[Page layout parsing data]
------------------------
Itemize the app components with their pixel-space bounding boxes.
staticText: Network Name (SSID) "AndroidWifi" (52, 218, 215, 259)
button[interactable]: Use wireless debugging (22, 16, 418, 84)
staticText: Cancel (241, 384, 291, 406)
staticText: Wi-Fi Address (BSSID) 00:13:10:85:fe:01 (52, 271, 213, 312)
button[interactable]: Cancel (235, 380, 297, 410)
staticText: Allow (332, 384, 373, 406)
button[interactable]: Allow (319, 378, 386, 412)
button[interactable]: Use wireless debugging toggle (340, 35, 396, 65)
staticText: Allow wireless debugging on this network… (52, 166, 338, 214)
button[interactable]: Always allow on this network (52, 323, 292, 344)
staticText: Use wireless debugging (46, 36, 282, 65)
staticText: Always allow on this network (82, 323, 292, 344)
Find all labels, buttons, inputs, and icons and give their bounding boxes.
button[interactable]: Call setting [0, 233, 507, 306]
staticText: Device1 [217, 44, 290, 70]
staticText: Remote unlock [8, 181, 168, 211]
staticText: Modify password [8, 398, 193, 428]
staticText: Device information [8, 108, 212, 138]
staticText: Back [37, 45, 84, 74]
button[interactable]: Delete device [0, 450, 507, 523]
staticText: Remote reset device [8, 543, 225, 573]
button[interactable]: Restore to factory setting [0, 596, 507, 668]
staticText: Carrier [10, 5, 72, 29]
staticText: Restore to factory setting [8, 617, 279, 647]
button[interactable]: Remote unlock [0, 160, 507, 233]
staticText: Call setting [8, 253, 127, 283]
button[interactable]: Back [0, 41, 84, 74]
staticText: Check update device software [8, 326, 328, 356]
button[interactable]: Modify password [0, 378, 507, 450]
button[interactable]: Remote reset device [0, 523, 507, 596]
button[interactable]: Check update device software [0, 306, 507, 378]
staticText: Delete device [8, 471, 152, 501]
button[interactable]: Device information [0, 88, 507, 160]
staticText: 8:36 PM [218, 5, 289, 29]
------------------------
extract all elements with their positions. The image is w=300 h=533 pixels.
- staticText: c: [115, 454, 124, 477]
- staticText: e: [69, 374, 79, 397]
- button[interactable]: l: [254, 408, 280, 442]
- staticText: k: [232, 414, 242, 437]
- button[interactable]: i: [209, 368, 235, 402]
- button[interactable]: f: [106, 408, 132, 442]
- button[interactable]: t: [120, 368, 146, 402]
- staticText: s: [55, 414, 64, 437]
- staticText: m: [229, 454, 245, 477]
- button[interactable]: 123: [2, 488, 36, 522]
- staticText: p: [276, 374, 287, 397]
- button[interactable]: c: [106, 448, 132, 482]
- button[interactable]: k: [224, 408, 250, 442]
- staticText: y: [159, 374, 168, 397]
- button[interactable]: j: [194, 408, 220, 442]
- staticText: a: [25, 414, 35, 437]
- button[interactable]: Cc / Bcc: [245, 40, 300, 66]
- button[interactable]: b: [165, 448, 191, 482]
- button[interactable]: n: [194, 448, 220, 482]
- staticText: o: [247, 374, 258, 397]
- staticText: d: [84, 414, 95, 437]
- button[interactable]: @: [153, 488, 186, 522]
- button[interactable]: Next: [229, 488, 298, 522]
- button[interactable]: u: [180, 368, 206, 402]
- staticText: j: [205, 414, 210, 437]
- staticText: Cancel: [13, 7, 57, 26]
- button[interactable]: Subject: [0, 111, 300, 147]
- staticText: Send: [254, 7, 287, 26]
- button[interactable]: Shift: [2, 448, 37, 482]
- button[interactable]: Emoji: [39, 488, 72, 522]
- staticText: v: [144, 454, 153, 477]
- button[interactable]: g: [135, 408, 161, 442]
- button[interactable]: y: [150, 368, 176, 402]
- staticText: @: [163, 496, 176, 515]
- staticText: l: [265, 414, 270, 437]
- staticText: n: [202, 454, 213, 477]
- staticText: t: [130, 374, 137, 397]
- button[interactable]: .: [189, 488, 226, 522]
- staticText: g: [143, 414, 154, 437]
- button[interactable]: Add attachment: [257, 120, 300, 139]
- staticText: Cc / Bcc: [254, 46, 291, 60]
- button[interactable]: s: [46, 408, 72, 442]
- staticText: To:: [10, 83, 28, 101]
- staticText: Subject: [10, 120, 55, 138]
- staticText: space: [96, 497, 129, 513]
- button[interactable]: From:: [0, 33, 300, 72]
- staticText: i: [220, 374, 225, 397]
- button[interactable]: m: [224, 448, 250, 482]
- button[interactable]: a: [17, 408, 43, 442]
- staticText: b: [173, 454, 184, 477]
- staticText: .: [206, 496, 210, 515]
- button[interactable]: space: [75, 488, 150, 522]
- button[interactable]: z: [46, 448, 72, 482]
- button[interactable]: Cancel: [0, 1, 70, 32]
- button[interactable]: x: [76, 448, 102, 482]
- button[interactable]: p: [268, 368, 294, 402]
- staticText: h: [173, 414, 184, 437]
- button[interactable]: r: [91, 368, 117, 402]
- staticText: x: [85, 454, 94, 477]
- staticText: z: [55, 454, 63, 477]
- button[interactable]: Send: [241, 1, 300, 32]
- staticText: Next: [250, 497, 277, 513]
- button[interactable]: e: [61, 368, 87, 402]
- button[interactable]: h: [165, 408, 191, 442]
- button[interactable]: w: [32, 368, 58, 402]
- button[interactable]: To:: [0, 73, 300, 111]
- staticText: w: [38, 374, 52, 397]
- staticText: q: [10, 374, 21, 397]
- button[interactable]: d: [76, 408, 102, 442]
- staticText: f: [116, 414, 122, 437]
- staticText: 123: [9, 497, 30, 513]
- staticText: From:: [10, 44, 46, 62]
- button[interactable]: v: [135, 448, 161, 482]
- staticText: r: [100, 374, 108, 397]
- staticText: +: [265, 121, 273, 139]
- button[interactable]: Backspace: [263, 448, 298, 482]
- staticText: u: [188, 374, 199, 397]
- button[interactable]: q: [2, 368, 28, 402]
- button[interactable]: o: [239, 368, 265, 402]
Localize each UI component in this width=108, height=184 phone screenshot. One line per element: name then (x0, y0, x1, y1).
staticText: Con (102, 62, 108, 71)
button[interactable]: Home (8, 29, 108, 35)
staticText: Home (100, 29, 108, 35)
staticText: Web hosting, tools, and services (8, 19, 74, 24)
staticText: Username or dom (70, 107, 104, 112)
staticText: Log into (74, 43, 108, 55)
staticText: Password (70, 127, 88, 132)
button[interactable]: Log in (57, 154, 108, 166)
------------------------
Find the string "information" in the records, then copy each line where it occurs.

## Output below
staticText: Device information [8, 108, 212, 138]
button[interactable]: Device information [0, 88, 507, 160]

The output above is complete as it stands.